__Requirement__
Every line of the records below that holds the word "Gutiérrez" belongs in the answer.

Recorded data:
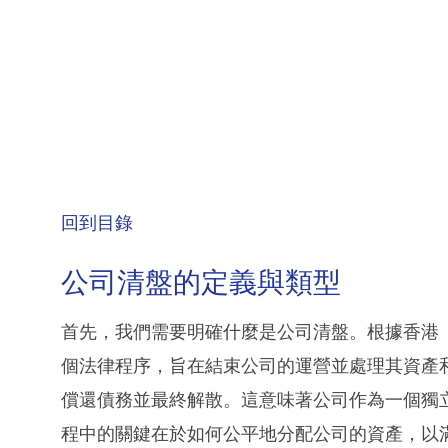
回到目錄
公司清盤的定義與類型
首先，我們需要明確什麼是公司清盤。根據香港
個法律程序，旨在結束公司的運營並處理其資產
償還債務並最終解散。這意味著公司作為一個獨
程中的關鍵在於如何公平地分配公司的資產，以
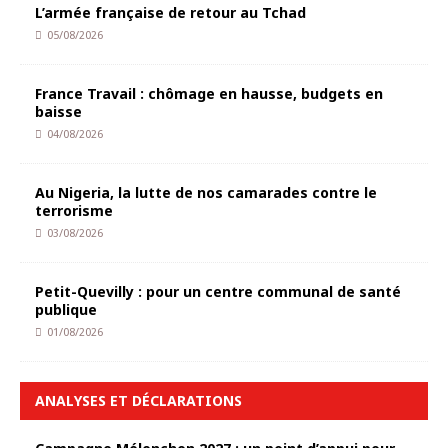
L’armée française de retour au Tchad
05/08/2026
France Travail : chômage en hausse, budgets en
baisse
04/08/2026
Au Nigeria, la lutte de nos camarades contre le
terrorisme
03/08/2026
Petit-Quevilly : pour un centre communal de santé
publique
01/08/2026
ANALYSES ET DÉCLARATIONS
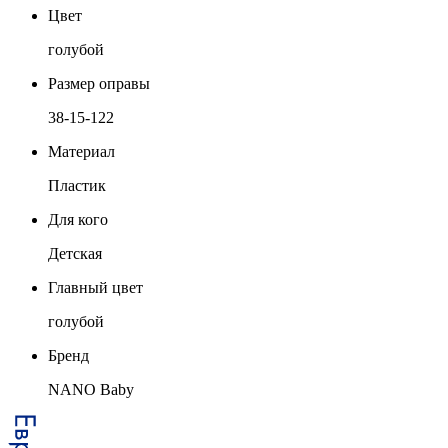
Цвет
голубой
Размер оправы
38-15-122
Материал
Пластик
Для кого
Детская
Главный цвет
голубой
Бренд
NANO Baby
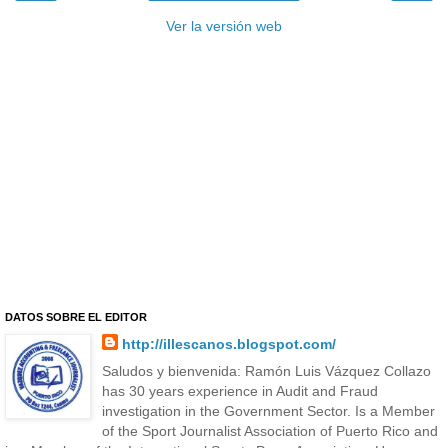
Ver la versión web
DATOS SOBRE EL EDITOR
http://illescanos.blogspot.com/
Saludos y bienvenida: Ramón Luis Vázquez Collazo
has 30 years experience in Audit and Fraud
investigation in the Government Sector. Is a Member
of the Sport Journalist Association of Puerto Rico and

...

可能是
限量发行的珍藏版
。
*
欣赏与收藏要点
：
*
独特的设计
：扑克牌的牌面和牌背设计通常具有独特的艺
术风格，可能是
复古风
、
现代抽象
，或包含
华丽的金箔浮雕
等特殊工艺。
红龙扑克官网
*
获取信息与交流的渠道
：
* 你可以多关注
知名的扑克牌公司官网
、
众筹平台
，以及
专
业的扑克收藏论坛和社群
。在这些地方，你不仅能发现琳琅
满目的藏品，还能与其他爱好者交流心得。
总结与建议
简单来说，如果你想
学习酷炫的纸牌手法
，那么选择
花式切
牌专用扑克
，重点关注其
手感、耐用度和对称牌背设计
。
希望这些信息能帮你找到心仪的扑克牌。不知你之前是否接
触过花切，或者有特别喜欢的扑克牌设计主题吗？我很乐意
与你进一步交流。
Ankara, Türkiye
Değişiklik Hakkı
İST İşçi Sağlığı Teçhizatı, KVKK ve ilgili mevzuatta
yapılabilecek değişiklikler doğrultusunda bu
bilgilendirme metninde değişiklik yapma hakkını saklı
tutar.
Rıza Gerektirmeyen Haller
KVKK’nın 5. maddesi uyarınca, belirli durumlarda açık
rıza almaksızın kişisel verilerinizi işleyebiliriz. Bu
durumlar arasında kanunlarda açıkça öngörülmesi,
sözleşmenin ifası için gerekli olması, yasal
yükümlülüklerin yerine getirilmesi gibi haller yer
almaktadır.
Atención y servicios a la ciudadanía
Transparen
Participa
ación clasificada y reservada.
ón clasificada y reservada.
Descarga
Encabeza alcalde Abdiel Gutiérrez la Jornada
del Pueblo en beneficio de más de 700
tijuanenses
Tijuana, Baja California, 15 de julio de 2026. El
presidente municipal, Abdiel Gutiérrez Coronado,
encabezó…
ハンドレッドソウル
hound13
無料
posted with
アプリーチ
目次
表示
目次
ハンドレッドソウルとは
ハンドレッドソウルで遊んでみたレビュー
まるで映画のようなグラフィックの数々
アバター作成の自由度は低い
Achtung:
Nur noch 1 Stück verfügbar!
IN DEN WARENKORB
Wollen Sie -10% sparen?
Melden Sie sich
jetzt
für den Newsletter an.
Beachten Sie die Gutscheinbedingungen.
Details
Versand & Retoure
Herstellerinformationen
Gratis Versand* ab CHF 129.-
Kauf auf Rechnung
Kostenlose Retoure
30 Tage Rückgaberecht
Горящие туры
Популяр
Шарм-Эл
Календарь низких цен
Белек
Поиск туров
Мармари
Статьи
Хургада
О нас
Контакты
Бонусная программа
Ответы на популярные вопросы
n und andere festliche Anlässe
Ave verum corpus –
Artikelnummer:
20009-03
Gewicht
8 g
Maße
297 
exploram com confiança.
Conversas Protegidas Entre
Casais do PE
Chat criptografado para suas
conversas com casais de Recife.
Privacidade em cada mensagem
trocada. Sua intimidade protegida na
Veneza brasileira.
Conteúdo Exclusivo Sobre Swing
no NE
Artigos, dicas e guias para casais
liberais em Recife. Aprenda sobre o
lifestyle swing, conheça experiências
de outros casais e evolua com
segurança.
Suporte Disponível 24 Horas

__Solution to this exercise__
Encabeza alcalde Abdiel Gutiérrez la Jornada
presidente municipal, Abdiel Gutiérrez Coronado,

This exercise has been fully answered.